- _Required action_: Give back an exact repetition of the material below, from its first line through the line that contains "りますので、またご覧いただければと思います。", both included, minus the pictures.

- _Provided data_:
Start of Block

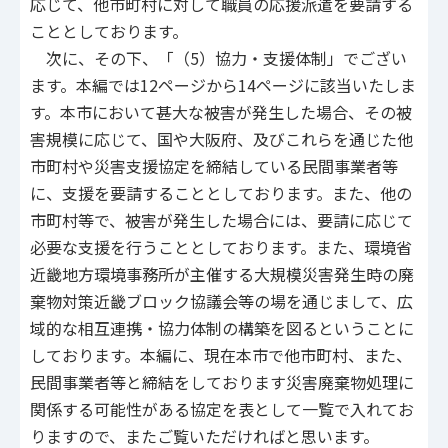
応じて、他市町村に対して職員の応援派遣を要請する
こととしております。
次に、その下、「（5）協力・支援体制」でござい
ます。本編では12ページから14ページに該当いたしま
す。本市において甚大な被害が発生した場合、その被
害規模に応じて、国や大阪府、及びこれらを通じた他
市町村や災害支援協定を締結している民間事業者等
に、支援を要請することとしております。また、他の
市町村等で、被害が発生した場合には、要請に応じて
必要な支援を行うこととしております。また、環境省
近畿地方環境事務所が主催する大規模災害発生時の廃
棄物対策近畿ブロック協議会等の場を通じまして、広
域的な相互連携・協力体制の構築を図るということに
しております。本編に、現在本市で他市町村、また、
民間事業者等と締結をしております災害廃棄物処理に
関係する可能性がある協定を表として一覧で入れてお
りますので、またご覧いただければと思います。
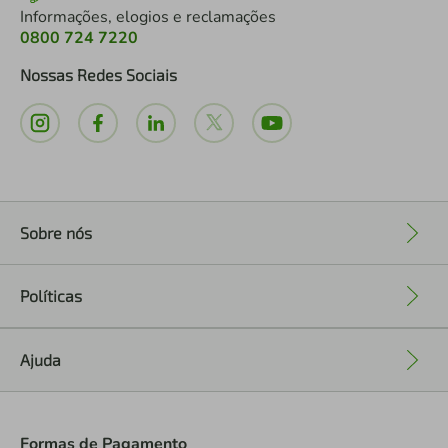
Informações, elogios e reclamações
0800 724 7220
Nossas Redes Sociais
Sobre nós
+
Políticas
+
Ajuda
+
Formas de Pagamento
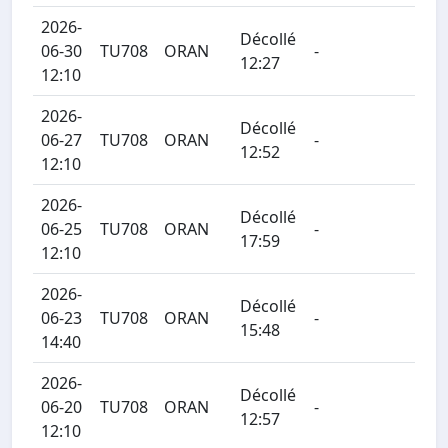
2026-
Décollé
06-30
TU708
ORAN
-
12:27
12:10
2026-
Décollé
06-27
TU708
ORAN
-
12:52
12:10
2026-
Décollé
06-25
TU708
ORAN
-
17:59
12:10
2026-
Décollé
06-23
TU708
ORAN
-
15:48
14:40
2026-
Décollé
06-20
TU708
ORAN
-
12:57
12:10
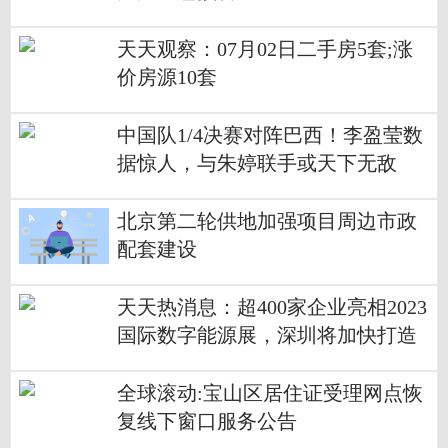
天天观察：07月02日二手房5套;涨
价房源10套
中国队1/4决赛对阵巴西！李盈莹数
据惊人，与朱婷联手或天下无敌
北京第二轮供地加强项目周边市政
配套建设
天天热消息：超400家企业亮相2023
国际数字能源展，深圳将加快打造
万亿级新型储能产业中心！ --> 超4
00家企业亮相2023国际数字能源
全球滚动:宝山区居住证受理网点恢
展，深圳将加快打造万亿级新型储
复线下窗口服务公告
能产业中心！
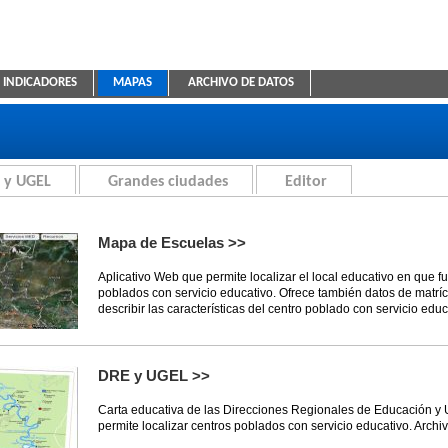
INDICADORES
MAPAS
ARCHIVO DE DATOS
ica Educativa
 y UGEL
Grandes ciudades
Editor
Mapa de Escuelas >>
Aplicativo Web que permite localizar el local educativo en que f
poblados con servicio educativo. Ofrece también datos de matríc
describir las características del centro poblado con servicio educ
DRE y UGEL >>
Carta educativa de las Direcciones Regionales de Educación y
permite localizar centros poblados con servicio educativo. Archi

End of Block

- _Problem solution_:
応じて、他市町村に対して職員の応援派遣を要請する
こととしております。
次に、その下、「（5）協力・支援体制」でござい
ます。本編では12ページから14ページに該当いたしま
す。本市において甚大な被害が発生した場合、その被
害規模に応じて、国や大阪府、及びこれらを通じた他
市町村や災害支援協定を締結している民間事業者等
に、支援を要請することとしております。また、他の
市町村等で、被害が発生した場合には、要請に応じて
必要な支援を行うこととしております。また、環境省
近畿地方環境事務所が主催する大規模災害発生時の廃
棄物対策近畿ブロック協議会等の場を通じまして、広
域的な相互連携・協力体制の構築を図るということに
しております。本編に、現在本市で他市町村、また、
民間事業者等と締結をしております災害廃棄物処理に
関係する可能性がある協定を表として一覧で入れてお
りますので、またご覧いただければと思います。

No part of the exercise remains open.